The C6 should not be too large. Larger capacitors reduces the supply voltage, not the other way around. This is because we have a capacitive voltage divider. C1, C2 and C6 forms a voltage divider.
D1 is for isolating the timing circuit and insure a short reset time.
The timing circuit
R11 and C4, C5 is the timing circuit. R12, R13 makes the time longer. T2 is simply a buffer since K2 consumes rather much current. You can use a small mosfet as T3, BS170 or similar but I have chosen here to only use common parts.
Only C4 gives a sufficient delay time for most situations but the time can be increased by mounting also C5. No harm to have both, but R1 may have to be changed due to extra power dissipation.
C3 is smoothing for the timing voltage and this capacitors should be as small as possible. R10 is a bleeder which discharges the whole timing circuit as fast as possible. The is one of the main features, fast reset time.
R1 limits the inrush current. 5 W is enough for at least 600 VA and rather much smoothing. My power supply has 600 VA and 88000 uF, 2 x 63 V, 4 x 22000 uF. Chosen value of R1 gives 3 A as max current. The holes in the pcb are extra large so it's possible to solder in wires and use an external resistor if you have need for it. The holes are 1.5 mm.
Other mains voltages
The pcb is not tested yet for 110-120 VAC but I'll expect that 2 x 0.68 uF (C1, C2) would be sufficient. The capacitor value is also dependent of the relays and their current consumption.
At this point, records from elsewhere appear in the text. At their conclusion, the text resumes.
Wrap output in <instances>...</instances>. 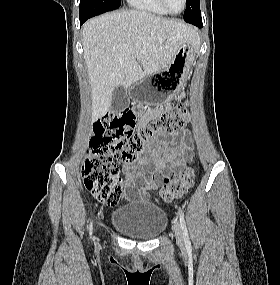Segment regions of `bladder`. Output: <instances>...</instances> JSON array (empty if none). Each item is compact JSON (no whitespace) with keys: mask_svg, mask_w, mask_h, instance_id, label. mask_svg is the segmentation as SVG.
I'll return each instance as SVG.
<instances>
[{"mask_svg":"<svg viewBox=\"0 0 280 285\" xmlns=\"http://www.w3.org/2000/svg\"><path fill=\"white\" fill-rule=\"evenodd\" d=\"M167 214L151 202H130L115 209L111 225L121 234L148 240L160 235L167 226Z\"/></svg>","mask_w":280,"mask_h":285,"instance_id":"31cf9c89","label":"bladder"}]
</instances>
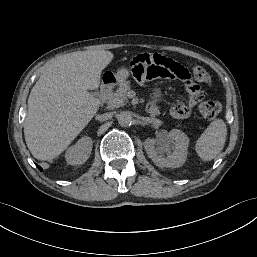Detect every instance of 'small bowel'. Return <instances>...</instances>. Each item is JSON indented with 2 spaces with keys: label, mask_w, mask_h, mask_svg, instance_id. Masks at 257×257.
I'll list each match as a JSON object with an SVG mask.
<instances>
[{
  "label": "small bowel",
  "mask_w": 257,
  "mask_h": 257,
  "mask_svg": "<svg viewBox=\"0 0 257 257\" xmlns=\"http://www.w3.org/2000/svg\"><path fill=\"white\" fill-rule=\"evenodd\" d=\"M127 69L132 75V80L137 85H145L157 77L183 80L181 90L185 94H188V98L184 102L173 103L170 108L171 115L177 119L189 118L192 109L202 96V93L199 88L196 87L195 83L197 80V72L185 64H180V62L169 56L142 52L129 60ZM150 105L157 109L156 114H158V103L155 94L152 95L148 106Z\"/></svg>",
  "instance_id": "c3829d8e"
}]
</instances>
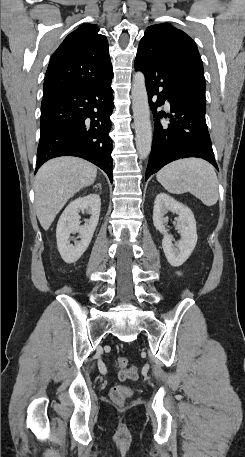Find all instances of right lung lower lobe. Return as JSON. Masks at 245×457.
<instances>
[{
	"label": "right lung lower lobe",
	"instance_id": "right-lung-lower-lobe-1",
	"mask_svg": "<svg viewBox=\"0 0 245 457\" xmlns=\"http://www.w3.org/2000/svg\"><path fill=\"white\" fill-rule=\"evenodd\" d=\"M112 77L76 84L43 98L35 173L49 159L78 156L99 166L112 182Z\"/></svg>",
	"mask_w": 245,
	"mask_h": 457
}]
</instances>
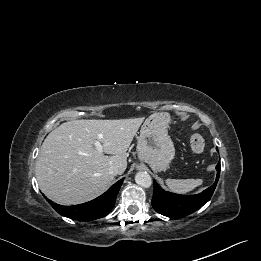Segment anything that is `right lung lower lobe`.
Masks as SVG:
<instances>
[{
    "label": "right lung lower lobe",
    "mask_w": 261,
    "mask_h": 261,
    "mask_svg": "<svg viewBox=\"0 0 261 261\" xmlns=\"http://www.w3.org/2000/svg\"><path fill=\"white\" fill-rule=\"evenodd\" d=\"M122 183L123 179L116 182L98 198L80 205L62 206L51 200L47 199V201L62 216L80 221L95 220L106 216L112 210Z\"/></svg>",
    "instance_id": "obj_1"
}]
</instances>
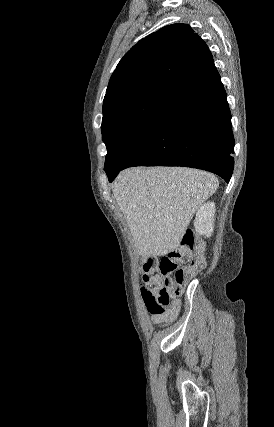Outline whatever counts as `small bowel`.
Instances as JSON below:
<instances>
[{
    "label": "small bowel",
    "instance_id": "small-bowel-1",
    "mask_svg": "<svg viewBox=\"0 0 274 427\" xmlns=\"http://www.w3.org/2000/svg\"><path fill=\"white\" fill-rule=\"evenodd\" d=\"M180 309L179 301L173 302L170 308L166 309L163 313L152 314V321L156 324H163L172 321L178 314Z\"/></svg>",
    "mask_w": 274,
    "mask_h": 427
}]
</instances>
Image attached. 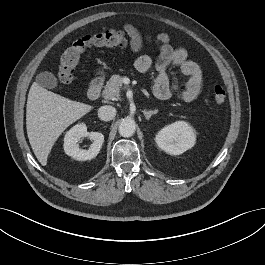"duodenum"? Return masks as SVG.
Instances as JSON below:
<instances>
[{"mask_svg":"<svg viewBox=\"0 0 265 265\" xmlns=\"http://www.w3.org/2000/svg\"><path fill=\"white\" fill-rule=\"evenodd\" d=\"M103 82L100 79L94 80L88 87L87 95L90 99H96L100 95Z\"/></svg>","mask_w":265,"mask_h":265,"instance_id":"410a0bca","label":"duodenum"}]
</instances>
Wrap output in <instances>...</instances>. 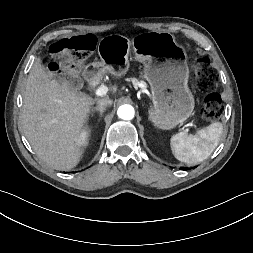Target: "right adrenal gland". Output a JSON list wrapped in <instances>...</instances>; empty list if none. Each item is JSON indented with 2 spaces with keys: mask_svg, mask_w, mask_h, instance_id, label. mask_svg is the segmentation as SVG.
Segmentation results:
<instances>
[{
  "mask_svg": "<svg viewBox=\"0 0 253 253\" xmlns=\"http://www.w3.org/2000/svg\"><path fill=\"white\" fill-rule=\"evenodd\" d=\"M106 107H94L91 109V116H93V112H99V116L102 117Z\"/></svg>",
  "mask_w": 253,
  "mask_h": 253,
  "instance_id": "2a0ac1e0",
  "label": "right adrenal gland"
}]
</instances>
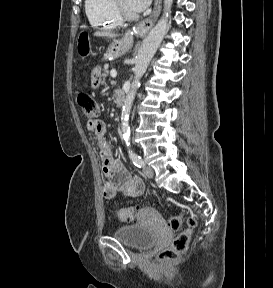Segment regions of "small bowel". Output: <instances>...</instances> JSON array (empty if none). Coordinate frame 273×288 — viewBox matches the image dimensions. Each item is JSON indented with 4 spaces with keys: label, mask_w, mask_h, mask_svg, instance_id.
<instances>
[{
    "label": "small bowel",
    "mask_w": 273,
    "mask_h": 288,
    "mask_svg": "<svg viewBox=\"0 0 273 288\" xmlns=\"http://www.w3.org/2000/svg\"><path fill=\"white\" fill-rule=\"evenodd\" d=\"M86 127L95 133L99 154L102 158V171L105 177L103 196L113 198L116 194L137 197L144 192V183L141 178L132 176L118 159L106 137V127L98 119H89Z\"/></svg>",
    "instance_id": "c3829d8e"
}]
</instances>
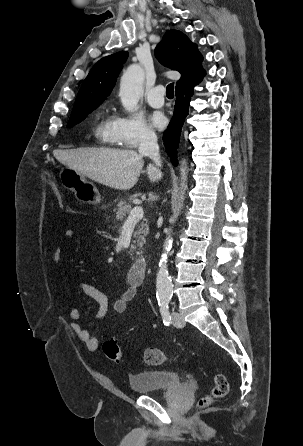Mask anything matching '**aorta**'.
Here are the masks:
<instances>
[{"instance_id": "1", "label": "aorta", "mask_w": 303, "mask_h": 446, "mask_svg": "<svg viewBox=\"0 0 303 446\" xmlns=\"http://www.w3.org/2000/svg\"><path fill=\"white\" fill-rule=\"evenodd\" d=\"M143 83H144V71L138 64H133L127 68L124 72L121 82H120V100L126 111L133 113L137 110L139 99L143 94ZM181 175V190L180 199L178 203V210L183 206L185 190L187 188V168L185 160H182L180 167ZM177 213H174L171 221L177 217ZM172 229L169 228L167 231V236L163 245V253L159 262V270L156 277V295L159 301H169L172 292L173 284L168 272V261L167 256L172 248L173 239L171 237Z\"/></svg>"}]
</instances>
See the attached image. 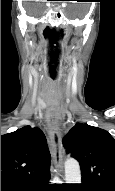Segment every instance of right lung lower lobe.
<instances>
[{
	"label": "right lung lower lobe",
	"instance_id": "right-lung-lower-lobe-1",
	"mask_svg": "<svg viewBox=\"0 0 115 191\" xmlns=\"http://www.w3.org/2000/svg\"><path fill=\"white\" fill-rule=\"evenodd\" d=\"M50 176L19 185L2 184L1 191H47Z\"/></svg>",
	"mask_w": 115,
	"mask_h": 191
}]
</instances>
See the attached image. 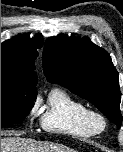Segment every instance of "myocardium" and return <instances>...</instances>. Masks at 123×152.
<instances>
[{"label":"myocardium","instance_id":"f54148a6","mask_svg":"<svg viewBox=\"0 0 123 152\" xmlns=\"http://www.w3.org/2000/svg\"><path fill=\"white\" fill-rule=\"evenodd\" d=\"M84 123L93 134L102 133L106 126V118L98 111L88 110L84 115Z\"/></svg>","mask_w":123,"mask_h":152}]
</instances>
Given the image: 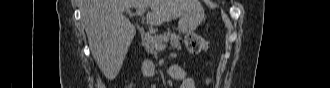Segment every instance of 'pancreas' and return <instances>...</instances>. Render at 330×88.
<instances>
[{
	"instance_id": "pancreas-1",
	"label": "pancreas",
	"mask_w": 330,
	"mask_h": 88,
	"mask_svg": "<svg viewBox=\"0 0 330 88\" xmlns=\"http://www.w3.org/2000/svg\"><path fill=\"white\" fill-rule=\"evenodd\" d=\"M155 42H170L172 48L178 50L181 49L180 36L174 32L171 33L169 30L167 32H164L163 34L154 35L153 40L149 36H146L143 39L142 44L145 46V49L148 53L156 55L158 53V50L155 48Z\"/></svg>"
}]
</instances>
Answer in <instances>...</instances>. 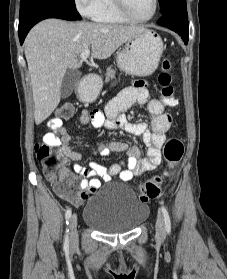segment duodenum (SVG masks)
I'll list each match as a JSON object with an SVG mask.
<instances>
[{"label":"duodenum","mask_w":227,"mask_h":279,"mask_svg":"<svg viewBox=\"0 0 227 279\" xmlns=\"http://www.w3.org/2000/svg\"><path fill=\"white\" fill-rule=\"evenodd\" d=\"M77 100L81 103H91V100L86 99V92L83 89H79L76 93Z\"/></svg>","instance_id":"410a0bca"}]
</instances>
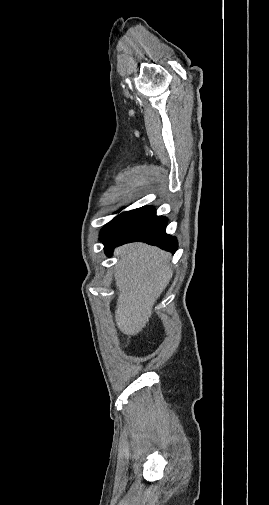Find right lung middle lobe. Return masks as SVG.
<instances>
[{
	"instance_id": "dd1d6c3e",
	"label": "right lung middle lobe",
	"mask_w": 269,
	"mask_h": 505,
	"mask_svg": "<svg viewBox=\"0 0 269 505\" xmlns=\"http://www.w3.org/2000/svg\"><path fill=\"white\" fill-rule=\"evenodd\" d=\"M114 220H115V218L113 220H111L109 223H107L104 226V228L101 230L100 239H103V237L105 236L106 232L108 231L109 227L111 226V224L113 223Z\"/></svg>"
}]
</instances>
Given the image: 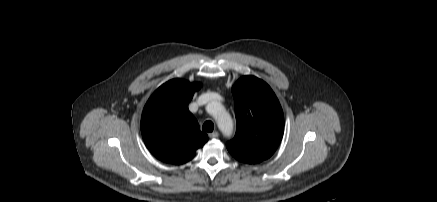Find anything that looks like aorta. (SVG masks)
Here are the masks:
<instances>
[{
    "label": "aorta",
    "instance_id": "aorta-1",
    "mask_svg": "<svg viewBox=\"0 0 437 202\" xmlns=\"http://www.w3.org/2000/svg\"><path fill=\"white\" fill-rule=\"evenodd\" d=\"M211 114L215 117L218 128L225 137H230L233 133V120L223 105L219 102L209 104Z\"/></svg>",
    "mask_w": 437,
    "mask_h": 202
}]
</instances>
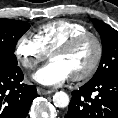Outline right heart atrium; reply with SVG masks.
Masks as SVG:
<instances>
[{
	"label": "right heart atrium",
	"instance_id": "obj_1",
	"mask_svg": "<svg viewBox=\"0 0 118 118\" xmlns=\"http://www.w3.org/2000/svg\"><path fill=\"white\" fill-rule=\"evenodd\" d=\"M14 53L19 63L27 69H34L47 57V53L36 37L30 34H23L19 37Z\"/></svg>",
	"mask_w": 118,
	"mask_h": 118
}]
</instances>
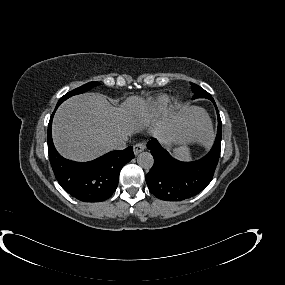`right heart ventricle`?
I'll list each match as a JSON object with an SVG mask.
<instances>
[{"mask_svg":"<svg viewBox=\"0 0 285 285\" xmlns=\"http://www.w3.org/2000/svg\"><path fill=\"white\" fill-rule=\"evenodd\" d=\"M170 101V97L167 94H163L158 96L145 110L144 115L147 118L154 117L165 110L168 103Z\"/></svg>","mask_w":285,"mask_h":285,"instance_id":"1","label":"right heart ventricle"}]
</instances>
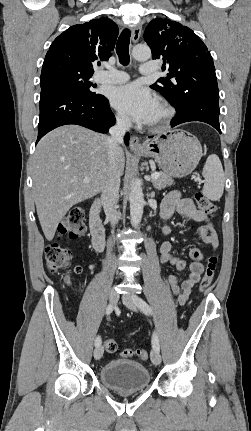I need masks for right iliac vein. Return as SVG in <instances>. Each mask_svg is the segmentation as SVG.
<instances>
[{"instance_id": "1", "label": "right iliac vein", "mask_w": 251, "mask_h": 431, "mask_svg": "<svg viewBox=\"0 0 251 431\" xmlns=\"http://www.w3.org/2000/svg\"><path fill=\"white\" fill-rule=\"evenodd\" d=\"M118 299H119V294H118V292L113 288V289H111V291H110V293H109V301H110V303L112 304V305H116L117 304V302H118ZM103 353H104V349H103V347L100 345V346H97L96 348H95V350H94V358L96 359V360H99L102 356H103Z\"/></svg>"}]
</instances>
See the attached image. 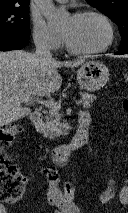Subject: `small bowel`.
I'll return each instance as SVG.
<instances>
[{"label": "small bowel", "mask_w": 128, "mask_h": 213, "mask_svg": "<svg viewBox=\"0 0 128 213\" xmlns=\"http://www.w3.org/2000/svg\"><path fill=\"white\" fill-rule=\"evenodd\" d=\"M83 116H89V113L83 111L80 113ZM40 172L45 175L48 182L47 204L54 207L53 213H80L75 204L67 205L65 203L62 191L59 187L60 175L54 167H43ZM0 213H9L5 204L0 202Z\"/></svg>", "instance_id": "small-bowel-1"}]
</instances>
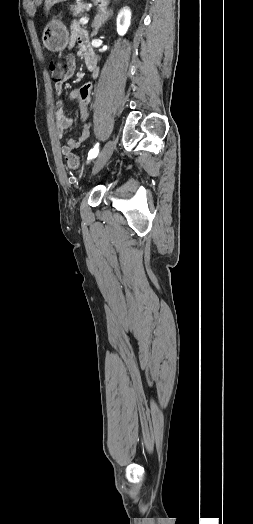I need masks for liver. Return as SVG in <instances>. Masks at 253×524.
Here are the masks:
<instances>
[{"label": "liver", "mask_w": 253, "mask_h": 524, "mask_svg": "<svg viewBox=\"0 0 253 524\" xmlns=\"http://www.w3.org/2000/svg\"><path fill=\"white\" fill-rule=\"evenodd\" d=\"M64 1L66 0H45L46 10L49 11L54 4Z\"/></svg>", "instance_id": "1"}]
</instances>
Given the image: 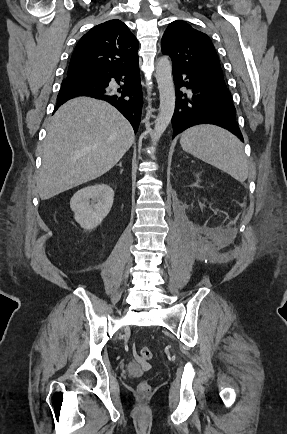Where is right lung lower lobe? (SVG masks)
I'll return each mask as SVG.
<instances>
[{"instance_id":"1","label":"right lung lower lobe","mask_w":287,"mask_h":434,"mask_svg":"<svg viewBox=\"0 0 287 434\" xmlns=\"http://www.w3.org/2000/svg\"><path fill=\"white\" fill-rule=\"evenodd\" d=\"M110 81L121 84L120 88L111 87ZM77 96H90L109 102L129 120L134 131H137L143 102L138 64L125 69L103 70L63 80L55 111L67 100Z\"/></svg>"}]
</instances>
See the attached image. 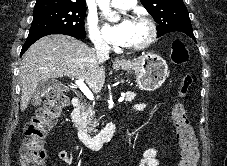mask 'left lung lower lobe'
<instances>
[{
	"label": "left lung lower lobe",
	"mask_w": 227,
	"mask_h": 166,
	"mask_svg": "<svg viewBox=\"0 0 227 166\" xmlns=\"http://www.w3.org/2000/svg\"><path fill=\"white\" fill-rule=\"evenodd\" d=\"M189 37H191L194 41H196L195 37H194V34L193 33H188L187 34Z\"/></svg>",
	"instance_id": "1"
}]
</instances>
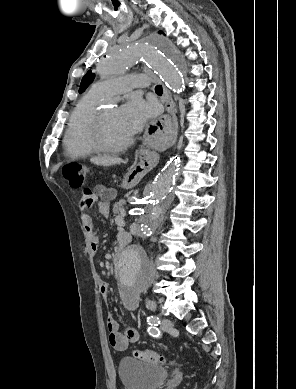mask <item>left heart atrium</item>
Instances as JSON below:
<instances>
[{"instance_id":"left-heart-atrium-1","label":"left heart atrium","mask_w":296,"mask_h":389,"mask_svg":"<svg viewBox=\"0 0 296 389\" xmlns=\"http://www.w3.org/2000/svg\"><path fill=\"white\" fill-rule=\"evenodd\" d=\"M153 115V106L139 97H132L118 110L119 121L129 136L138 133Z\"/></svg>"}]
</instances>
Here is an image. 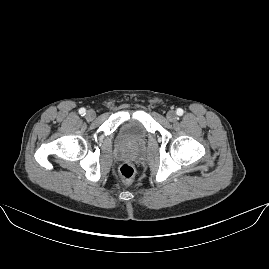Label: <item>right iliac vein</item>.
Listing matches in <instances>:
<instances>
[{
  "label": "right iliac vein",
  "mask_w": 269,
  "mask_h": 269,
  "mask_svg": "<svg viewBox=\"0 0 269 269\" xmlns=\"http://www.w3.org/2000/svg\"><path fill=\"white\" fill-rule=\"evenodd\" d=\"M95 117H96V113H95V111H93V110H88V111L86 112L85 118H86L87 120H93Z\"/></svg>",
  "instance_id": "obj_1"
}]
</instances>
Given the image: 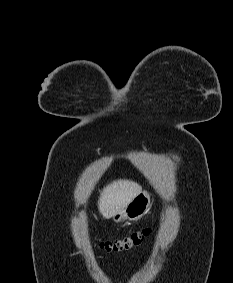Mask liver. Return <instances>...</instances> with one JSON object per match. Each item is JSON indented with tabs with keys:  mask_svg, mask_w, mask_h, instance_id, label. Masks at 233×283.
I'll return each mask as SVG.
<instances>
[{
	"mask_svg": "<svg viewBox=\"0 0 233 283\" xmlns=\"http://www.w3.org/2000/svg\"><path fill=\"white\" fill-rule=\"evenodd\" d=\"M140 192L142 187L131 180H117L108 184L100 193L98 209L109 219L123 210Z\"/></svg>",
	"mask_w": 233,
	"mask_h": 283,
	"instance_id": "liver-1",
	"label": "liver"
}]
</instances>
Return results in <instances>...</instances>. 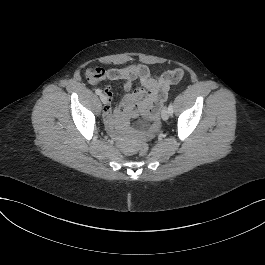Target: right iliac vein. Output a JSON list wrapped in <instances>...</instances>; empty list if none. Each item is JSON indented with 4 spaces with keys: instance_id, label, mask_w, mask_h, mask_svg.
<instances>
[{
    "instance_id": "1",
    "label": "right iliac vein",
    "mask_w": 265,
    "mask_h": 265,
    "mask_svg": "<svg viewBox=\"0 0 265 265\" xmlns=\"http://www.w3.org/2000/svg\"><path fill=\"white\" fill-rule=\"evenodd\" d=\"M100 99H101V101H102L103 104H106L107 103V98H106V96L104 94H102L100 96Z\"/></svg>"
}]
</instances>
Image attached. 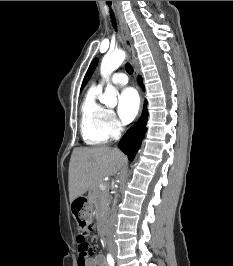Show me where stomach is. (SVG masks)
I'll return each mask as SVG.
<instances>
[{"label":"stomach","mask_w":233,"mask_h":266,"mask_svg":"<svg viewBox=\"0 0 233 266\" xmlns=\"http://www.w3.org/2000/svg\"><path fill=\"white\" fill-rule=\"evenodd\" d=\"M91 199L88 196H76L71 204L73 209L74 221L76 223V232H87L88 228H92L93 220L90 212Z\"/></svg>","instance_id":"stomach-1"}]
</instances>
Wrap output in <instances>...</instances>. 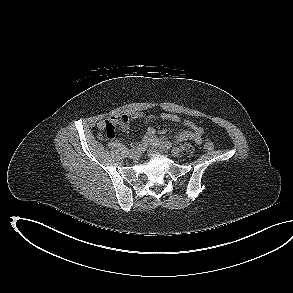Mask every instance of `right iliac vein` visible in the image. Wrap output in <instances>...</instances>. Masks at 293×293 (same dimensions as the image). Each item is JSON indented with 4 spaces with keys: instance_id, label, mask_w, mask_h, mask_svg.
<instances>
[{
    "instance_id": "right-iliac-vein-1",
    "label": "right iliac vein",
    "mask_w": 293,
    "mask_h": 293,
    "mask_svg": "<svg viewBox=\"0 0 293 293\" xmlns=\"http://www.w3.org/2000/svg\"><path fill=\"white\" fill-rule=\"evenodd\" d=\"M141 151L138 149H132L129 151L128 155L132 159H137L140 156Z\"/></svg>"
}]
</instances>
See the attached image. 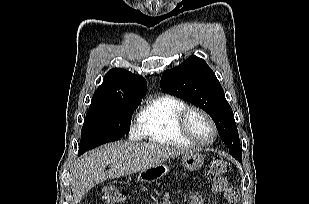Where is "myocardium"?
Returning a JSON list of instances; mask_svg holds the SVG:
<instances>
[{
    "label": "myocardium",
    "instance_id": "f54148a6",
    "mask_svg": "<svg viewBox=\"0 0 309 204\" xmlns=\"http://www.w3.org/2000/svg\"><path fill=\"white\" fill-rule=\"evenodd\" d=\"M196 112L201 114L210 124L212 129V137L208 141H199L191 132L189 128V116L191 113ZM178 127L180 132L183 134V136L189 140L192 144L197 146H209L211 145L216 137H217V126L212 119V117L209 115L208 112H206L204 109L198 107V106H186L179 114L178 117Z\"/></svg>",
    "mask_w": 309,
    "mask_h": 204
}]
</instances>
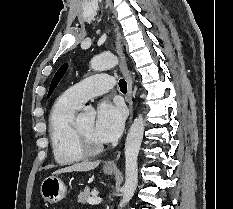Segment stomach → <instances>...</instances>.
I'll return each mask as SVG.
<instances>
[{
	"instance_id": "stomach-1",
	"label": "stomach",
	"mask_w": 233,
	"mask_h": 209,
	"mask_svg": "<svg viewBox=\"0 0 233 209\" xmlns=\"http://www.w3.org/2000/svg\"><path fill=\"white\" fill-rule=\"evenodd\" d=\"M114 172L115 169H104V173L108 175ZM40 193L45 201L54 204L66 196V186L58 176H49L42 181Z\"/></svg>"
}]
</instances>
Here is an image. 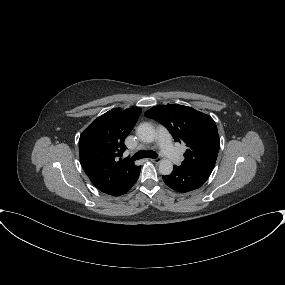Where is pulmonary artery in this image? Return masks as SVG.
Here are the masks:
<instances>
[{
  "label": "pulmonary artery",
  "instance_id": "pulmonary-artery-1",
  "mask_svg": "<svg viewBox=\"0 0 285 285\" xmlns=\"http://www.w3.org/2000/svg\"><path fill=\"white\" fill-rule=\"evenodd\" d=\"M156 138L163 154L172 162L176 163L180 160L179 153L171 143V137L164 127H158Z\"/></svg>",
  "mask_w": 285,
  "mask_h": 285
}]
</instances>
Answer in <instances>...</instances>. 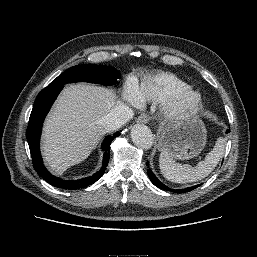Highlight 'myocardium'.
Returning a JSON list of instances; mask_svg holds the SVG:
<instances>
[{
	"label": "myocardium",
	"instance_id": "1",
	"mask_svg": "<svg viewBox=\"0 0 257 257\" xmlns=\"http://www.w3.org/2000/svg\"><path fill=\"white\" fill-rule=\"evenodd\" d=\"M202 102V93L196 88L187 86L166 99L167 115L171 118L192 116L200 109Z\"/></svg>",
	"mask_w": 257,
	"mask_h": 257
}]
</instances>
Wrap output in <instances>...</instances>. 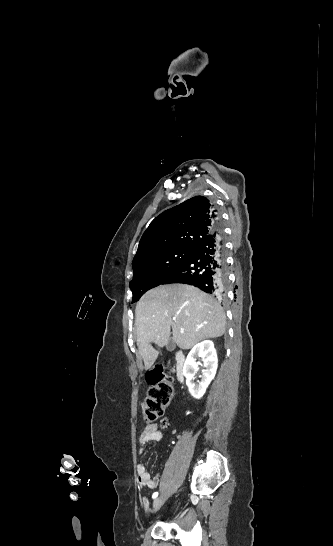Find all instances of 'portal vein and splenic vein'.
Instances as JSON below:
<instances>
[{
  "mask_svg": "<svg viewBox=\"0 0 333 546\" xmlns=\"http://www.w3.org/2000/svg\"><path fill=\"white\" fill-rule=\"evenodd\" d=\"M175 319H176V318H173V320H175ZM181 332L183 333L184 331H181Z\"/></svg>",
  "mask_w": 333,
  "mask_h": 546,
  "instance_id": "portal-vein-and-splenic-vein-1",
  "label": "portal vein and splenic vein"
}]
</instances>
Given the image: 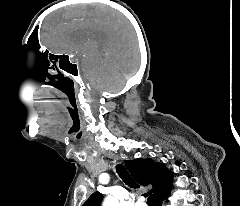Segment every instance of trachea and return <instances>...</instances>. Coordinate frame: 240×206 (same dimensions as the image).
I'll return each mask as SVG.
<instances>
[{"label":"trachea","mask_w":240,"mask_h":206,"mask_svg":"<svg viewBox=\"0 0 240 206\" xmlns=\"http://www.w3.org/2000/svg\"><path fill=\"white\" fill-rule=\"evenodd\" d=\"M117 173L126 185H128L131 188H139V185L134 181V179L130 176V174L123 165L121 164L117 165ZM147 203L149 206H155L152 195L148 197Z\"/></svg>","instance_id":"1"}]
</instances>
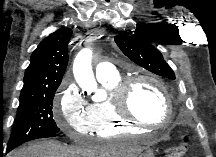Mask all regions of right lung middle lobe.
Masks as SVG:
<instances>
[{
	"instance_id": "dd1d6c3e",
	"label": "right lung middle lobe",
	"mask_w": 216,
	"mask_h": 157,
	"mask_svg": "<svg viewBox=\"0 0 216 157\" xmlns=\"http://www.w3.org/2000/svg\"><path fill=\"white\" fill-rule=\"evenodd\" d=\"M56 90L34 93L20 98L8 147L15 148L27 141L59 132L60 129L53 119L52 112V102Z\"/></svg>"
}]
</instances>
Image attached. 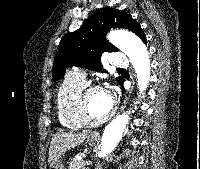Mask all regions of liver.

I have chosen here an Schrack relay which can handle 8 ampere but I consider Elesta SGR282 24 VDC as one of the best relays there is. It is also rated to 8 ampere. Note also that max switching current probably is very low most of the time because you don't switch off the amp at full power. With this assumption the relay will be able to handle more than 8 A as long it's not switched.